Marco Civil da Internet
Por
Leonardo Desideri – Gazeta do Povo
Brasília
Audiência pública no STF sobre o artigo 19 do Marco Civil da Internet.| Foto: Carlos Alves Moura/STF
O Supremo Tribunal Federal (STF) fez, na terça e nesta quarta-feira (28 e 29), uma audiência pública para rediscutir o artigo 19 do Marco Civil da Internet, que trata do dever das redes sociais na remoção de conteúdos ilícitos. Nas entrelinhas, a discussão é um jogo de empurra-empurra entre o Estado brasileiro e as Big Techs para definir a quem cabe vigiar e censurar a expressão nas redes sociais, o que deve gerar preocupação para a direita.

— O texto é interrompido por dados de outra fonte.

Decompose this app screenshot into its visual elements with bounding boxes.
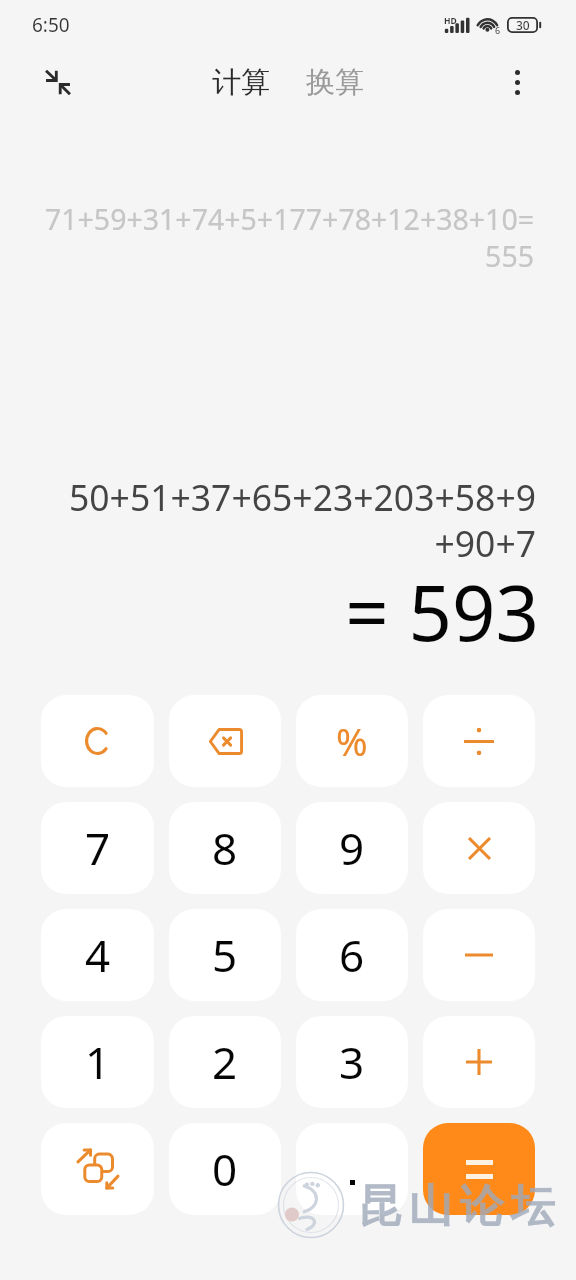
staticText: 30 xyxy=(516,17,530,33)
staticText: 1 xyxy=(85,1032,111,1092)
button[interactable]: Backspace xyxy=(169,695,281,787)
button[interactable]: Unit conversion xyxy=(41,1123,154,1215)
staticText: 9 xyxy=(339,818,365,878)
button[interactable]: Equals xyxy=(423,1123,535,1215)
staticText: 3 xyxy=(339,1032,365,1092)
staticText: 6 xyxy=(495,24,501,36)
button[interactable] xyxy=(296,1123,408,1215)
button[interactable]: More options xyxy=(493,58,541,106)
button[interactable]: 5 xyxy=(169,909,281,1001)
button[interactable]: 4 xyxy=(41,909,154,1001)
staticText: +90+7 xyxy=(434,519,536,567)
button[interactable]: 1 xyxy=(41,1016,154,1108)
staticText: 0 xyxy=(212,1139,238,1199)
staticText: 计算 xyxy=(212,64,270,101)
button[interactable]: 换算 xyxy=(301,58,369,107)
button[interactable]: 8 xyxy=(169,802,281,894)
button[interactable]: 2 xyxy=(169,1016,281,1108)
staticText: 换算 xyxy=(306,64,364,101)
button[interactable]: 0 xyxy=(169,1123,281,1215)
staticText: % xyxy=(336,715,368,767)
staticText: = 593 xyxy=(345,560,539,664)
staticText: 8 xyxy=(212,818,238,878)
staticText: 50+51+37+65+23+203+58+9 xyxy=(68,473,536,521)
button[interactable]: 6 xyxy=(296,909,408,1001)
button[interactable]: Clear xyxy=(41,695,154,787)
button[interactable]: Multiply xyxy=(423,802,535,894)
staticText: HD xyxy=(444,15,457,27)
staticText: 555 xyxy=(485,237,534,276)
button[interactable]: Minus xyxy=(423,909,535,1001)
button[interactable]: Divide xyxy=(423,695,535,787)
button[interactable]: Plus xyxy=(423,1016,535,1108)
button[interactable]: 计算 xyxy=(207,58,275,107)
staticText: 2 xyxy=(212,1032,238,1092)
staticText: 4 xyxy=(85,925,111,985)
staticText: 6:50 xyxy=(32,12,70,38)
staticText: 7 xyxy=(85,818,111,878)
button[interactable]: 9 xyxy=(296,802,408,894)
button[interactable]: 7 xyxy=(41,802,154,894)
button[interactable]: Collapse xyxy=(34,58,82,106)
button[interactable]: 3 xyxy=(296,1016,408,1108)
button[interactable]: Percent xyxy=(296,695,408,787)
staticText: 71+59+31+74+5+177+78+12+38+10= xyxy=(44,200,534,239)
staticText: 5 xyxy=(212,925,238,985)
staticText: 昆山论坛 xyxy=(354,1179,558,1234)
staticText: 6 xyxy=(339,925,365,985)
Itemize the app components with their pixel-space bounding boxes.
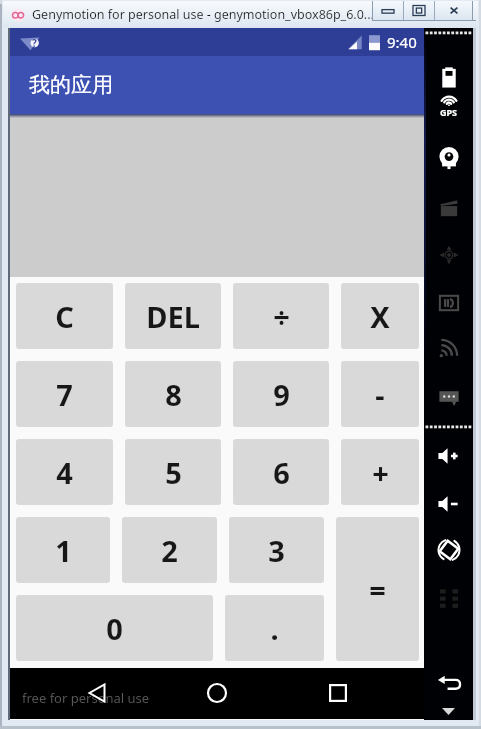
staticText: 4 bbox=[56, 453, 73, 492]
button[interactable]: X bbox=[341, 283, 419, 349]
staticText: DEL bbox=[146, 297, 200, 336]
staticText: = bbox=[369, 570, 386, 609]
button[interactable]: Battery bbox=[424, 63, 473, 91]
button[interactable]: Volume down bbox=[424, 490, 473, 518]
staticText: - bbox=[375, 375, 385, 414]
staticText: . bbox=[270, 609, 279, 648]
staticText: C bbox=[55, 297, 74, 336]
button[interactable]: . bbox=[225, 595, 324, 661]
staticText: free for personal use bbox=[22, 689, 150, 707]
button[interactable]: Home bbox=[194, 670, 239, 715]
staticText: GPS bbox=[440, 106, 458, 118]
button[interactable]: More bbox=[424, 704, 473, 718]
button[interactable]: Minimize bbox=[373, 1, 403, 20]
button[interactable]: Volume up bbox=[424, 442, 473, 470]
button[interactable]: 7 bbox=[16, 361, 113, 427]
staticText: 5 bbox=[165, 453, 182, 492]
button[interactable]: GPS bbox=[424, 94, 473, 120]
button[interactable]: Close bbox=[435, 1, 472, 20]
staticText: 0 bbox=[106, 609, 123, 648]
staticText: 6 bbox=[273, 453, 290, 492]
staticText: ? bbox=[32, 36, 37, 50]
staticText: X bbox=[370, 297, 390, 336]
button[interactable]: Keypad bbox=[424, 584, 473, 612]
button[interactable]: Maximize bbox=[404, 1, 434, 20]
button[interactable]: 6 bbox=[233, 439, 329, 505]
staticText: ÷ bbox=[273, 297, 290, 336]
button[interactable]: DEL bbox=[125, 283, 221, 349]
button[interactable]: 8 bbox=[125, 361, 221, 427]
staticText: 9 bbox=[273, 375, 290, 414]
staticText: 1 bbox=[55, 531, 72, 570]
staticText: 8 bbox=[165, 375, 182, 414]
button[interactable]: C bbox=[16, 283, 113, 349]
button[interactable]: Recents bbox=[315, 670, 360, 715]
button[interactable]: Dpad bbox=[424, 241, 473, 269]
button[interactable]: Network bbox=[424, 334, 473, 362]
button[interactable]: Identifiers bbox=[424, 289, 473, 317]
button[interactable]: Video bbox=[424, 194, 473, 222]
button[interactable]: Camera bbox=[424, 145, 473, 173]
staticText: Genymotion for personal use - genymotion… bbox=[32, 6, 374, 23]
button[interactable]: 1 bbox=[16, 517, 110, 583]
button[interactable]: 2 bbox=[122, 517, 217, 583]
button[interactable]: - bbox=[341, 361, 419, 427]
button[interactable]: 3 bbox=[229, 517, 324, 583]
staticText: 9:40 bbox=[387, 32, 417, 52]
staticText: 我的应用 bbox=[29, 72, 113, 98]
button[interactable]: Rotate bbox=[424, 536, 473, 564]
button[interactable]: 4 bbox=[16, 439, 113, 505]
button[interactable]: ÷ bbox=[233, 283, 329, 349]
button[interactable]: 9 bbox=[233, 361, 329, 427]
button[interactable]: Back bbox=[74, 670, 119, 715]
button[interactable]: 5 bbox=[125, 439, 221, 505]
button[interactable]: + bbox=[341, 439, 419, 505]
staticText: 2 bbox=[161, 531, 178, 570]
button[interactable]: Back bbox=[424, 670, 473, 698]
button[interactable]: SMS bbox=[424, 383, 473, 411]
staticText: + bbox=[372, 453, 389, 492]
button[interactable]: 0 bbox=[16, 595, 213, 661]
staticText: 7 bbox=[56, 375, 73, 414]
staticText: 3 bbox=[268, 531, 285, 570]
button[interactable]: = bbox=[336, 517, 419, 661]
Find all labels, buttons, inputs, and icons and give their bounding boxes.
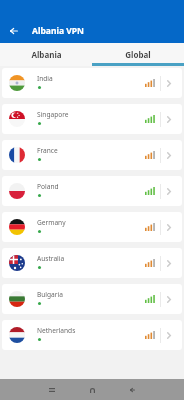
staticText: Poland — [37, 182, 59, 191]
staticText: Albania — [31, 49, 62, 60]
staticText: Singapore — [37, 110, 69, 119]
staticText: Germany — [37, 218, 66, 227]
button[interactable]: Home — [82, 380, 102, 400]
button[interactable]: France — [2, 140, 182, 170]
button[interactable]: Albania — [0, 43, 92, 66]
button[interactable]: Bulgaria — [2, 284, 182, 314]
button[interactable]: India — [2, 68, 182, 98]
staticText: India — [37, 74, 53, 83]
staticText: Albania VPN — [32, 25, 84, 37]
button[interactable]: Back — [122, 380, 142, 400]
button[interactable]: Netherlands — [2, 320, 182, 350]
button[interactable]: Global — [92, 43, 184, 66]
button[interactable]: Back — [0, 19, 24, 43]
button[interactable]: Australia — [2, 248, 182, 278]
staticText: Australia — [37, 254, 65, 263]
staticText: Global — [125, 49, 151, 60]
button[interactable]: Recent apps — [42, 380, 62, 400]
button[interactable]: Singapore — [2, 104, 182, 134]
staticText: Bulgaria — [37, 290, 63, 299]
staticText: France — [37, 146, 58, 155]
button[interactable]: Poland — [2, 176, 182, 206]
button[interactable]: Germany — [2, 212, 182, 242]
staticText: Netherlands — [37, 326, 76, 335]
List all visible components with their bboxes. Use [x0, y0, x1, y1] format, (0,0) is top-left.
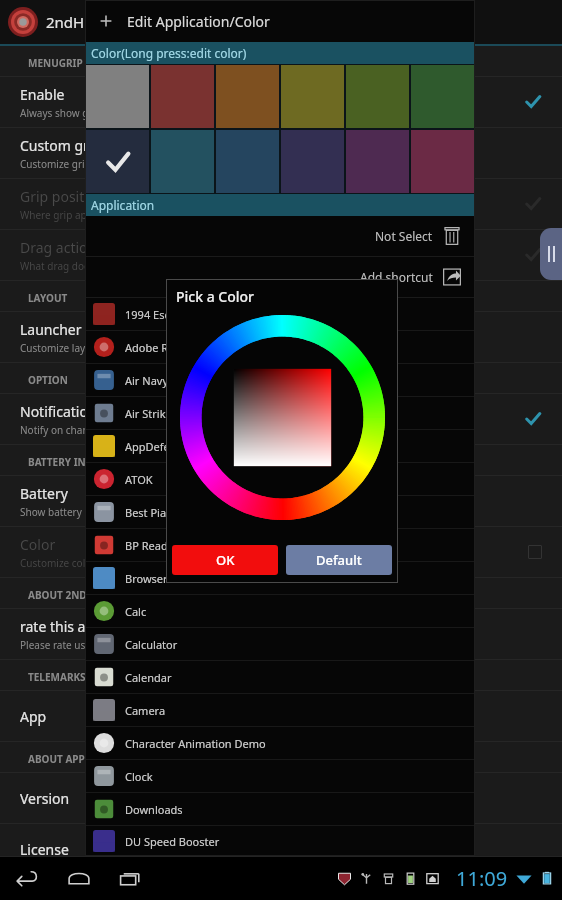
staticText: BP Reader: [125, 538, 179, 553]
button[interactable]: Battery: [0, 476, 562, 526]
button[interactable]: ATOK: [85, 463, 475, 495]
button[interactable]: Home: [66, 865, 92, 891]
staticText: Add shortcut: [360, 269, 433, 285]
staticText: Where grip appears: [20, 208, 113, 222]
button[interactable]: Grip handle: [540, 228, 562, 280]
button[interactable]: Back: [14, 865, 40, 891]
staticText: TELEMARKS: [28, 670, 86, 684]
staticText: Clock: [125, 769, 153, 784]
staticText: Camera: [125, 703, 166, 718]
other: Delete: [441, 225, 463, 247]
button[interactable]: Air Strike: [85, 397, 475, 429]
staticText: Customize grip image: [20, 157, 123, 171]
button[interactable]: App: [0, 691, 562, 741]
staticText: LAYOUT: [28, 291, 68, 305]
staticText: Default: [316, 551, 362, 569]
button[interactable]: Browser: [85, 562, 475, 594]
other: Add: [97, 12, 115, 30]
staticText: AppDefender: [125, 439, 195, 454]
button[interactable]: Launcher layout: [0, 312, 562, 362]
button[interactable]: Color: [0, 527, 562, 577]
staticText: Air Strike: [125, 406, 172, 421]
button[interactable]: OK: [172, 545, 278, 575]
staticText: BATTERY INFO: [28, 455, 100, 469]
button[interactable]: Calendar: [85, 661, 475, 693]
staticText: Adobe Reader: [125, 340, 199, 355]
button[interactable]: AppDefender: [85, 430, 475, 462]
staticText: Color(Long press:edit color): [91, 45, 247, 61]
button[interactable]: Add shortcut: [85, 257, 475, 297]
button[interactable]: rate this app: [0, 609, 562, 659]
staticText: Launcher layout: [20, 320, 126, 339]
staticText: Please rate us: [20, 638, 86, 652]
staticText: Calendar: [125, 670, 172, 685]
button[interactable]: 1994 Escape: [85, 298, 475, 330]
staticText: Drag action: [20, 238, 97, 257]
button[interactable]: Calc: [85, 595, 475, 627]
staticText: ABOUT 2NDHOME: [28, 588, 118, 602]
staticText: App: [20, 707, 47, 726]
button[interactable]: BP Reader: [85, 529, 475, 561]
staticText: Battery: [20, 484, 68, 503]
staticText: Edit Application/Color: [127, 12, 270, 31]
button[interactable]: Camera: [85, 694, 475, 726]
staticText: 2ndHOME: [46, 12, 118, 32]
button[interactable]: Adobe Reader: [85, 331, 475, 363]
staticText: Notification: [20, 402, 97, 421]
staticText: ATOK: [125, 472, 153, 487]
button[interactable]: Character Animation Demo: [85, 727, 475, 759]
staticText: Calculator: [125, 637, 178, 652]
button[interactable]: Version: [0, 773, 562, 823]
button[interactable]: Default: [286, 545, 392, 575]
staticText: 11:09: [456, 865, 508, 892]
staticText: Customize layout: [20, 341, 101, 355]
button[interactable]: Grip position: [0, 179, 562, 229]
staticText: ABOUT APP: [28, 752, 85, 766]
button[interactable]: Add: [85, 0, 475, 42]
button[interactable]: License: [0, 824, 562, 874]
staticText: What drag does: [20, 259, 95, 273]
button[interactable]: Drag action: [0, 230, 562, 280]
staticText: rate this app: [20, 617, 103, 636]
staticText: Grip position: [20, 187, 106, 206]
staticText: Always show grip: [20, 106, 102, 120]
button[interactable]: [86, 130, 149, 193]
staticText: Notify on change: [20, 423, 101, 437]
staticText: Pick a Color: [176, 287, 255, 306]
button[interactable]: Calculator: [85, 628, 475, 660]
button[interactable]: Air Navy Fighters: [85, 364, 475, 396]
staticText: Character Animation Demo: [125, 736, 266, 751]
staticText: 1994 Escape: [125, 307, 189, 322]
staticText: Application: [91, 197, 155, 213]
button[interactable]: Custom grip: [0, 128, 562, 178]
staticText: Custom grip: [20, 136, 102, 155]
button[interactable]: Not Select: [85, 216, 475, 256]
button[interactable]: Enable: [0, 77, 562, 127]
button[interactable]: Best Piano: [85, 496, 475, 528]
button[interactable]: DU Speed Booster: [85, 826, 475, 856]
button[interactable]: Downloads: [85, 793, 475, 825]
staticText: Best Piano: [125, 505, 180, 520]
staticText: Not Select: [375, 228, 433, 244]
staticText: Color: [20, 535, 56, 554]
staticText: Enable: [20, 85, 65, 104]
staticText: DU Speed Booster: [125, 834, 220, 849]
button[interactable]: Clock: [85, 760, 475, 792]
staticText: OPTION: [28, 373, 68, 387]
button[interactable]: Recent apps: [118, 865, 144, 891]
button[interactable]: Notification: [0, 394, 562, 444]
staticText: Show battery level: [20, 505, 106, 519]
staticText: Version: [20, 789, 70, 808]
staticText: Browser: [125, 571, 168, 586]
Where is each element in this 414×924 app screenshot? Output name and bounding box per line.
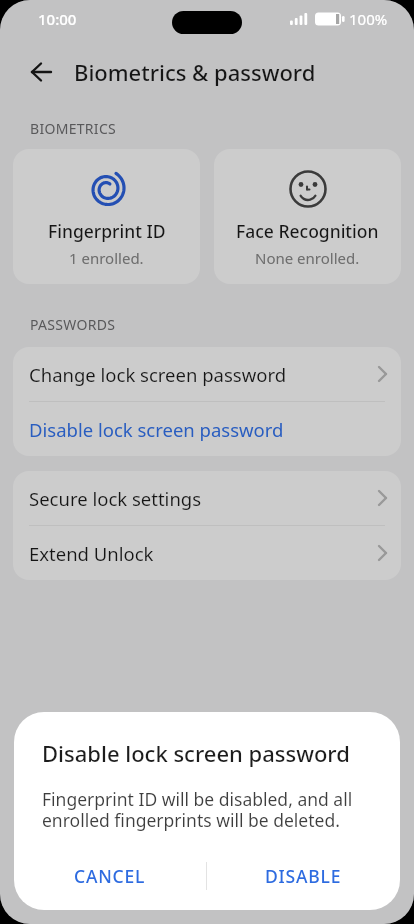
button[interactable]: Change lock screen password [13, 347, 401, 401]
staticText: Change lock screen password [29, 362, 377, 387]
button[interactable]: Fingerprint ID [13, 149, 200, 284]
button[interactable] [30, 61, 53, 83]
button[interactable]: Secure lock settings [13, 471, 401, 525]
staticText: Face Recognition [236, 219, 379, 243]
staticText: PASSWORDS [30, 315, 116, 334]
button[interactable]: Disable lock screen password [13, 402, 401, 456]
button[interactable]: Face Recognition [214, 149, 401, 284]
staticText: CANCEL [74, 864, 146, 888]
button[interactable]: Extend Unlock [13, 526, 401, 580]
staticText: Fingerprint ID will be disabled, and all… [42, 787, 353, 832]
staticText: Secure lock settings [29, 486, 377, 511]
staticText: Biometrics & password [74, 57, 316, 87]
button[interactable]: DISABLE [207, 855, 400, 897]
staticText: DISABLE [265, 864, 342, 888]
staticText: None enrolled. [255, 248, 360, 268]
staticText: 100% [349, 9, 388, 29]
staticText: Disable lock screen password [29, 417, 387, 442]
staticText: 10:00 [38, 9, 77, 29]
staticText: Disable lock screen password [42, 738, 350, 768]
staticText: Extend Unlock [29, 541, 377, 566]
staticText: Fingerprint ID [48, 219, 166, 243]
button[interactable]: CANCEL [14, 855, 206, 897]
staticText: BIOMETRICS [30, 119, 117, 138]
staticText: 1 enrolled. [69, 248, 144, 268]
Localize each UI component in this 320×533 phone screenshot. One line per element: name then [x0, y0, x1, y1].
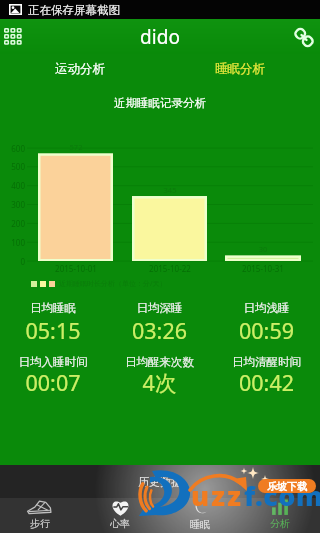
staticText: 近期睡眠时长分析（单位：分/天）	[59, 279, 167, 289]
staticText: 2015-10-01	[46, 263, 106, 274]
button[interactable]: 心率	[80, 495, 160, 533]
staticText: 300	[1, 199, 25, 210]
button[interactable]: 睡眠分析	[160, 56, 320, 82]
staticText: 日均浅睡	[213, 301, 320, 315]
staticText: 运动分析	[55, 61, 105, 77]
staticText: 日均深睡	[106, 301, 213, 315]
staticText: 00:59	[213, 316, 320, 345]
staticText: 05:15	[0, 316, 106, 345]
staticText: uzz	[191, 477, 244, 514]
staticText: 睡眠分析	[215, 61, 265, 77]
button[interactable]: 运动分析	[0, 56, 160, 82]
staticText: 日均清醒时间	[213, 355, 320, 369]
staticText: 乐坡下载	[267, 480, 307, 493]
staticText: 100	[1, 237, 25, 248]
staticText: 心率	[110, 517, 130, 530]
button[interactable]: 步行	[0, 495, 80, 533]
staticText: 345	[150, 185, 190, 195]
staticText: 00:42	[213, 368, 320, 397]
staticText: 日均醒来次数	[106, 355, 213, 369]
staticText: 步行	[30, 517, 50, 530]
staticText: 4次	[106, 368, 213, 397]
staticText: 近期睡眠记录分析	[0, 96, 320, 110]
staticText: 正在保存屏幕截图	[28, 3, 120, 17]
staticText: 500	[1, 161, 25, 172]
staticText: f.com	[244, 477, 320, 514]
staticText: 分析	[270, 517, 290, 530]
button[interactable]: Link	[290, 23, 318, 51]
staticText: 睡眠	[190, 518, 210, 531]
button[interactable]: 历史数据	[0, 465, 320, 498]
staticText: 2015-10-31	[233, 263, 293, 274]
button[interactable]: 分析	[240, 495, 320, 533]
staticText: 历史数据	[138, 475, 182, 489]
staticText: 03:26	[106, 316, 213, 345]
staticText: 日均入睡时间	[0, 355, 106, 369]
button[interactable]: 睡眠	[160, 495, 240, 533]
staticText: 00:07	[0, 368, 106, 397]
staticText: 日均睡眠	[0, 301, 106, 315]
staticText: 0	[1, 256, 25, 267]
staticText: 200	[1, 218, 25, 229]
staticText: dido	[0, 24, 320, 50]
staticText: 2015-10-22	[140, 263, 200, 274]
button[interactable]: Menu	[0, 23, 27, 50]
staticText: 400	[1, 180, 25, 191]
staticText: 600	[1, 143, 25, 154]
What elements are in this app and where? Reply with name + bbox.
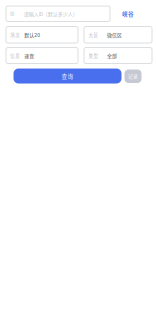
staticText: 默认20 xyxy=(24,31,40,38)
staticText: 微信区 xyxy=(107,31,122,38)
staticText: 请输入ID（默认多少人） xyxy=(24,10,78,17)
staticText: 场次 xyxy=(10,32,20,38)
button[interactable]: 类型 xyxy=(84,48,152,64)
button[interactable]: 信息 xyxy=(6,48,78,64)
button[interactable]: 大区 xyxy=(84,26,152,43)
staticText: 峡谷 xyxy=(122,10,134,18)
button[interactable]: 场次 xyxy=(6,26,78,43)
staticText: 全部 xyxy=(107,52,117,59)
staticText: 记录 xyxy=(128,73,138,80)
staticText: 查询 xyxy=(62,72,74,80)
staticText: ID xyxy=(10,10,14,17)
button[interactable]: ID xyxy=(6,6,110,22)
staticText: 信息 xyxy=(10,52,20,59)
button[interactable]: 查询 xyxy=(14,68,122,84)
button[interactable]: 记录 xyxy=(124,70,142,83)
staticText: 速查 xyxy=(24,52,34,59)
staticText: 类型 xyxy=(88,52,98,59)
button[interactable]: 峡谷 xyxy=(112,6,144,22)
staticText: 大区 xyxy=(88,32,98,38)
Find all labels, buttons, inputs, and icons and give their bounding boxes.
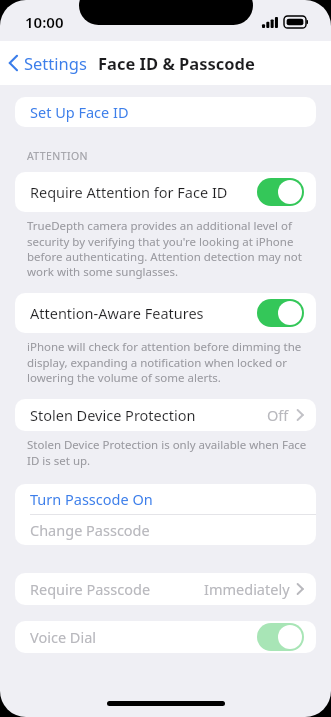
staticText: Settings — [24, 52, 87, 74]
button[interactable]: Attention-Aware Features — [15, 293, 316, 333]
button[interactable]: Change Passcode — [15, 515, 316, 545]
button[interactable]: Toggle on — [257, 299, 304, 327]
button[interactable]: Require Attention for Face ID — [15, 172, 316, 212]
button[interactable]: Toggle on — [257, 178, 304, 206]
staticText: Attention-Aware Features — [30, 303, 257, 323]
staticText: Stolen Device Protection is only availab… — [27, 437, 307, 468]
button[interactable]: Stolen Device Protection — [15, 399, 316, 431]
staticText: Face ID & Passcode — [98, 52, 255, 74]
staticText: Immediately — [204, 579, 290, 599]
button[interactable]: Settings — [0, 46, 93, 80]
staticText: iPhone will check for attention before d… — [27, 339, 307, 385]
staticText: 10:00 — [25, 12, 64, 32]
staticText: TrueDepth camera provides an additional … — [27, 218, 307, 279]
button[interactable]: Toggle on — [257, 623, 304, 651]
staticText: Voice Dial — [30, 627, 257, 647]
staticText: Off — [267, 405, 289, 425]
staticText: Change Passcode — [30, 520, 150, 540]
staticText: Stolen Device Protection — [30, 405, 267, 425]
staticText: ATTENTION — [27, 149, 88, 163]
staticText: Set Up Face ID — [30, 102, 129, 122]
button[interactable]: Turn Passcode On — [15, 484, 316, 514]
staticText: Require Passcode — [30, 579, 204, 599]
button[interactable]: Set Up Face ID — [15, 97, 316, 127]
button[interactable]: Voice Dial — [15, 621, 316, 653]
staticText: Require Attention for Face ID — [30, 182, 257, 202]
staticText: Turn Passcode On — [30, 489, 153, 509]
button[interactable]: Require Passcode — [15, 573, 316, 605]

Na lei atual, aprovada em 2014, as redes só são punidas conforme o artigo 19 se, após ordem judicial, não tirarem o conteúdo ilícito do ar. STF e governo querem que elas arquem com mais do que isso, removendo ativamente – sem ordem judicial – postagens que se encaixem nos rótulos de pretexto para censura empregados pelo tribunal nos últimos anos, como “fake news”, “desinformação”, “discurso de ódio” e “antidemocrático”.
Essas etiquetas, aliás, foram usadas à exaustão nas exposições da audiência, especialmente por membros da Corte e do governo federal nas sessões da terça-feira de manhã. O 8 de janeiro, como muitos previram logo após os ataques, tornou-se o pretexto perfeito para a necessidade de uma revisão do marco, e as autoridades fizeram questão de mencioná-lo reiteradamente para defender seus pontos de vista.
Casos mais objetivos de comportamentos ilícitos, como abuso sexual, pedofilia ou tráfico de drogas, foram quase ignorados pelas autoridades em suas intervenções, embora também estejam no guarda-chuva do artigo 19 do marco. Os dois julgamentos que motivaram a audiência tratam de crimes contra a honra, mas essa categoria penal foi outra negligenciada nos discursos.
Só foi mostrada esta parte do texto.